═══ Entries supplied ═══

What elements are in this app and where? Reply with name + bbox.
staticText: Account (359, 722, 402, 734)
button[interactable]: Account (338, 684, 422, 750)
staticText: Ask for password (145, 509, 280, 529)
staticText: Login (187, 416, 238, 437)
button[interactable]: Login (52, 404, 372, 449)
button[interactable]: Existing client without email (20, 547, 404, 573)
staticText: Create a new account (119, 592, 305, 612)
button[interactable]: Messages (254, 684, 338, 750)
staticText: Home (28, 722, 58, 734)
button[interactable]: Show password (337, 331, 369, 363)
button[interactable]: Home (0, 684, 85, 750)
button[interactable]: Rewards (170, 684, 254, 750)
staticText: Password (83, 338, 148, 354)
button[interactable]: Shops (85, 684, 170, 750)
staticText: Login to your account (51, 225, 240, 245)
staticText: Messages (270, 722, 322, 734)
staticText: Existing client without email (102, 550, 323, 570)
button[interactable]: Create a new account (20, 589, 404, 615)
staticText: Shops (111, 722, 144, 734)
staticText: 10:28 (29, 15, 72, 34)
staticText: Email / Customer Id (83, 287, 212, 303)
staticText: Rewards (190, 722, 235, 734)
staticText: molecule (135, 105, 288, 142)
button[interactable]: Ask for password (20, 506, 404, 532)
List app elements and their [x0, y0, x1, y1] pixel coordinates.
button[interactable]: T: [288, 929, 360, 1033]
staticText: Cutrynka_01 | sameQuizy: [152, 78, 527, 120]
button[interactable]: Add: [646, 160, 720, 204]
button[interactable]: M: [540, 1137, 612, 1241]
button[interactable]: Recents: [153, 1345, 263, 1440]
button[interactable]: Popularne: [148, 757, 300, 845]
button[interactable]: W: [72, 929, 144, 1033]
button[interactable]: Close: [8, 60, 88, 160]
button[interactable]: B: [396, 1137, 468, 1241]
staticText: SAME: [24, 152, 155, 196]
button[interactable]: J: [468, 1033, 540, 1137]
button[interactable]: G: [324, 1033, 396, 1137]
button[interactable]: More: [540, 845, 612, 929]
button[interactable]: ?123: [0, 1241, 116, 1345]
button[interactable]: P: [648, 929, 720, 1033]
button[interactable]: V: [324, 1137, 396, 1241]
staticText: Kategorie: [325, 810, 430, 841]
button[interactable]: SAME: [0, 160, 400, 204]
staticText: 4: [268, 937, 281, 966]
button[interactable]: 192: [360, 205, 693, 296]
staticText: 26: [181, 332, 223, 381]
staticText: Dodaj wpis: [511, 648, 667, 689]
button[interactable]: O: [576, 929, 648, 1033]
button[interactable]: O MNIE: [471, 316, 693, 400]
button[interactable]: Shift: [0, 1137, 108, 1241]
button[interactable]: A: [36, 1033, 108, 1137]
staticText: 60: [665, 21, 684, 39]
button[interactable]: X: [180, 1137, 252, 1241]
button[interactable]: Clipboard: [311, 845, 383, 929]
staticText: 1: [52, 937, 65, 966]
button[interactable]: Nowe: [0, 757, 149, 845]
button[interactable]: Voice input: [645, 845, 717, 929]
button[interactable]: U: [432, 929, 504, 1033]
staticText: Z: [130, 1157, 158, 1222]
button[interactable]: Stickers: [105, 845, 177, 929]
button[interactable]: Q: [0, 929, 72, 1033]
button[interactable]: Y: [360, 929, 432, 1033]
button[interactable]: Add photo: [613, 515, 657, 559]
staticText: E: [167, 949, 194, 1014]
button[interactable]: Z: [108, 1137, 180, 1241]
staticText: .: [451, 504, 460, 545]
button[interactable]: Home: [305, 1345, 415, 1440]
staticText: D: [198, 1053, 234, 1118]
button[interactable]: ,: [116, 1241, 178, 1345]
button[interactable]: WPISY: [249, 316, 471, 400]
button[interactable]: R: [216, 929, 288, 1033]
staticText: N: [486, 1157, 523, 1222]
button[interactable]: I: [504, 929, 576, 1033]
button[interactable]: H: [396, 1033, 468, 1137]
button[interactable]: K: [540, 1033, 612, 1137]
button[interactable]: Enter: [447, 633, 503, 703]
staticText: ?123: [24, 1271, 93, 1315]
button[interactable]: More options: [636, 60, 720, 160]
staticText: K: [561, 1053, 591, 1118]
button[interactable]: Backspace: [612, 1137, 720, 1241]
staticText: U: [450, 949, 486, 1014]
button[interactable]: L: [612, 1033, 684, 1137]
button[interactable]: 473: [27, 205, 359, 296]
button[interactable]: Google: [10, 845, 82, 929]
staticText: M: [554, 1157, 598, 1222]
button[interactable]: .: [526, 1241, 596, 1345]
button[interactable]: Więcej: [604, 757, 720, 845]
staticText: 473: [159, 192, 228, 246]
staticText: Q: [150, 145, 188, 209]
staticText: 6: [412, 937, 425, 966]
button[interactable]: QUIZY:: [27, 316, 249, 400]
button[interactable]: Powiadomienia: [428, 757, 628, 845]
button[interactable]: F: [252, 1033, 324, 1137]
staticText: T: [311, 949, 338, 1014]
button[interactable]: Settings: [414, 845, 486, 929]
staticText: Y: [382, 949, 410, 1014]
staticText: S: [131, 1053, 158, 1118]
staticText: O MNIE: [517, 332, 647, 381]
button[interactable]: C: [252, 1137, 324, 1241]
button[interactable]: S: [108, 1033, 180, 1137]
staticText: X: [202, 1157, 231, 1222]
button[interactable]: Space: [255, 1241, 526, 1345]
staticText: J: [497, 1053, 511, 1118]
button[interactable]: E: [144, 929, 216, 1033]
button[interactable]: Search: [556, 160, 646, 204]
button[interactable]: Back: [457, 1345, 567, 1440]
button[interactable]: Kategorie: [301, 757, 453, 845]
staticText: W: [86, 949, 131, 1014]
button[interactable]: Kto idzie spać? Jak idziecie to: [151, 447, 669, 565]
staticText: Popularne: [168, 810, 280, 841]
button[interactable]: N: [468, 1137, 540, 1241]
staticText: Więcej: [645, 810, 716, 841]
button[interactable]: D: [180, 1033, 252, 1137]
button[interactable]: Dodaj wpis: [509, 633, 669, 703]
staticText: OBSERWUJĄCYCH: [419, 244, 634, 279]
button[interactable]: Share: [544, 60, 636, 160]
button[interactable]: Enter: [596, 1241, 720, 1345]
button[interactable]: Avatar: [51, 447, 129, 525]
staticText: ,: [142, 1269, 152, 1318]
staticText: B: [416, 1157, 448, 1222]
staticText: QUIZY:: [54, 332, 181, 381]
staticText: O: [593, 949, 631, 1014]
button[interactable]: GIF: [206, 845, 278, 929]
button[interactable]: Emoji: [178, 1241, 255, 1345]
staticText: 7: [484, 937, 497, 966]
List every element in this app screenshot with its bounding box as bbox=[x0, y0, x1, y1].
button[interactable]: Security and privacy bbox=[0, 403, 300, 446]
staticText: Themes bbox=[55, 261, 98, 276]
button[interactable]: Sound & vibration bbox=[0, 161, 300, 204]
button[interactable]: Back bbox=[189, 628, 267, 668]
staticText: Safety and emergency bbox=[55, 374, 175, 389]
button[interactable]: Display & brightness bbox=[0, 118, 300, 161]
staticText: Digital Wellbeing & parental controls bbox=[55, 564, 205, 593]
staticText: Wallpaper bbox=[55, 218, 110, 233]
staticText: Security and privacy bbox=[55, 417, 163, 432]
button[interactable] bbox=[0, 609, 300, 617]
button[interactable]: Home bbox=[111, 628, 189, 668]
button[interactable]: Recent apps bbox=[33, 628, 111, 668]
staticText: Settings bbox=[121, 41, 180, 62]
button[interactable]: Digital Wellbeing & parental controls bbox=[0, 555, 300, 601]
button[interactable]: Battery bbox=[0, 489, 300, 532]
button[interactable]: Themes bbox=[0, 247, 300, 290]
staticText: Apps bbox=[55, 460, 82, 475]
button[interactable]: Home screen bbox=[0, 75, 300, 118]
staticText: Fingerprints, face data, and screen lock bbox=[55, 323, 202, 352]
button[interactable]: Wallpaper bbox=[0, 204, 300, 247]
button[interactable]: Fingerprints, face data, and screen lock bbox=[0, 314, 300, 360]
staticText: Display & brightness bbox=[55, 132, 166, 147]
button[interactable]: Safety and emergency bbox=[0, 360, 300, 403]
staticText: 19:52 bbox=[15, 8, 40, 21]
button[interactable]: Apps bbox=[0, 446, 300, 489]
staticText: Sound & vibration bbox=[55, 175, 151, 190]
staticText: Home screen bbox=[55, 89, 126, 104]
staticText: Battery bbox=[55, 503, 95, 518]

═══

▸ **Try it**: When a line in the records holds the string "Home", copy that line.

▸ **Response**:
staticText: Home (28, 722, 58, 734)
button[interactable]: Home (0, 684, 85, 750)
button[interactable]: Home: [305, 1345, 415, 1440]
button[interactable]: Home bbox=[111, 628, 189, 668]
button[interactable]: Home screen bbox=[0, 75, 300, 118]
staticText: Home screen bbox=[55, 89, 126, 104]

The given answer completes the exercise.